As he told me the story, I empathized. And I no longer wanted to just f*ck. I wanted to talk, too. I have a sister, I get it...
When I realized he was beginning to get to me, I confronted him with my feelings at a dingy bar in my neighborhood.
"Would you ever consider ... you know ... us?" I asked, tipsily grabbing his collar and pulling him in closer.
“I can't. I ... I'm almost there,” he said. He wasn't looking at me. “But I'm just not there yet.”
I was incredulous. How did I end up being someone's fool when he was my fool first? I'd had him under my spell. It wasn't supposed to be this way. But something flipped, and I started to care about him when he wasn't in my bed: about where he was, what he was doing, how his day went. And this person I kept around to distract me and nothing else was suddenly a real person.
Our sexcapades were the closest thing to an actual relationship. Only ... hadn't I signed up to be the girl who just f*cks because I wanted the exact opposite of a relationship?
I played the role of that girl well. Come f*ck me, I texted him once, during an evening I was feeling especially horny and lonely. And there he was, waiting on my doorstep, like a loyal dog who'd found his way home. Six months in, I was no longer inviting him over for the sex. I was inviting him over for the cuddles and companionship. But I'd never tell him that.
Almost-relationships are the plague of our generation. You already knew that. I thought I could be the exception to the rule, the girl that got the guy by changing his mind, but I was just the rule. He was an accident, but accidents happen. Bet you already knew that, too.
Because the thing about almost-relationships is they hardly ever start out intending to be almost-relationships. They start out as really good f*cks, which leads to persistent f*cking (because you can never have too much of a good thing), which leads to spending almost all your time with someone who used to want to make you die.

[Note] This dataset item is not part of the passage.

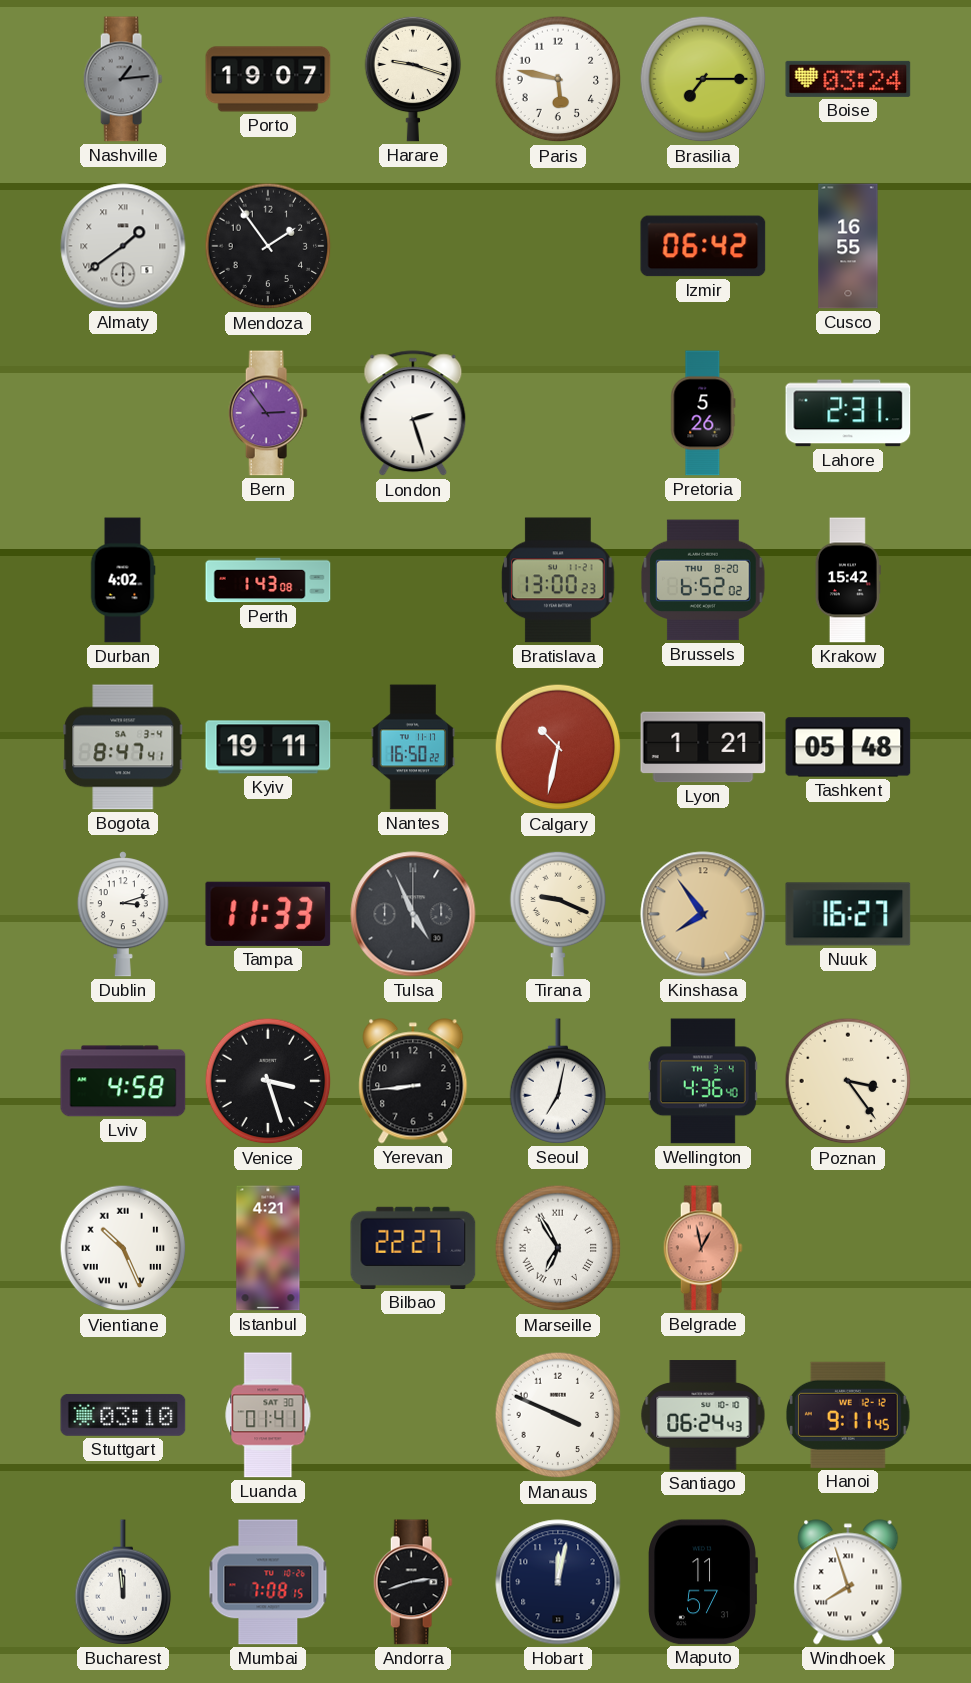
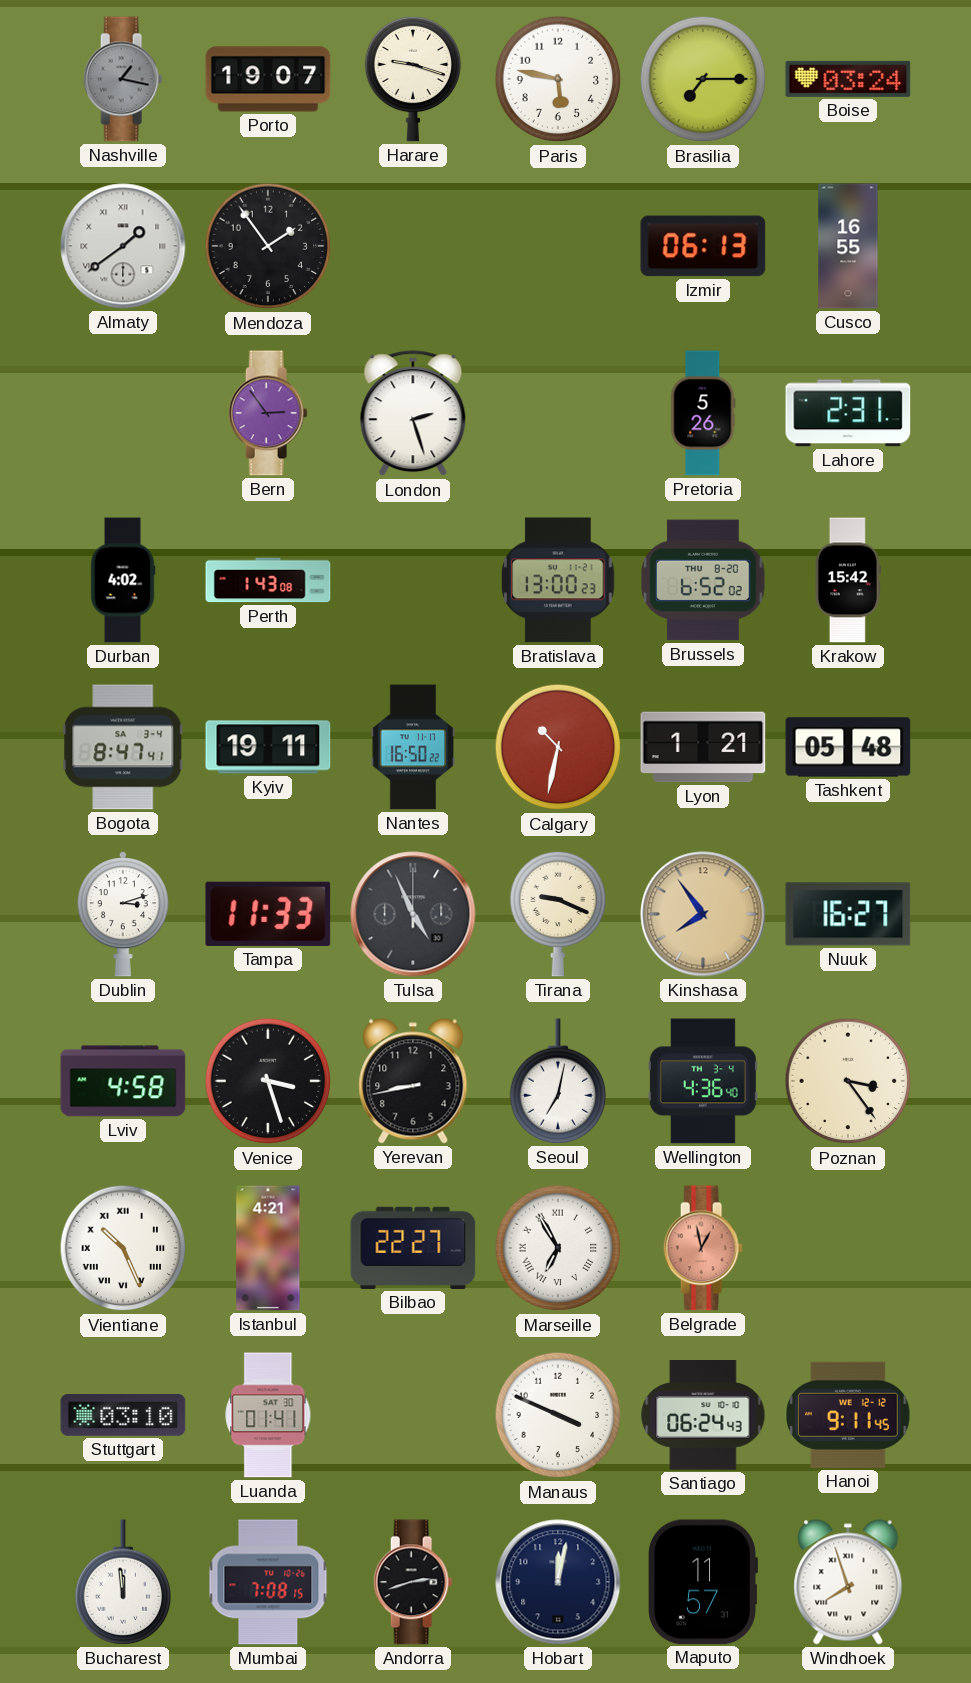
Nashville: 1:14 -> 1:17
Izmir: 06:42 -> 06:13
Yerevan: 8:44 -> 8:43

Complacency becomes comfortability. Sex replaces loneliness. And I didn't want to be alone.
I encourage people to have f*ck buddies. You're only young once, I tell them. Do it before you shrivel up, settle down and get boring. And I stand by that. But if you're someone who cares too much and loves too hard, you'd be better off sexless, albeit on your own.
So I ended it with my f*ck buddy. His persistence-turned-disinterest taught me something: The chase isn't worth the crash. I'll still flirt. I'll still go home with strangers. I'll still sit in the back of an Uber and exchange numbers with the guy I'm pooling with for the night -- but I'm also swearing off almost-relationships for good. Being almost-loved hurts more than not being loved at all. Being in a casual relationship gave me only stress.
Because all those almost-relationship moments aren't real moments. They're illusions. For every moment he spends letting you in, he'll spend three pushing you away, and then you'll realize that just because he shared all those little moments being vulnerable with you doesn't mean that he wanted to make those moments his and yours. They were only his. You didn't want anything, but then he f*cking found you, and there were two of you, and you noticed you missed being one-half of a twosome, but you two were never a "we" and no moment was ever an "ours."
And one day, while texting him to “come f*ck me,” you'll stop mid-sentence and realize you kind of respect what it means to call something "ours."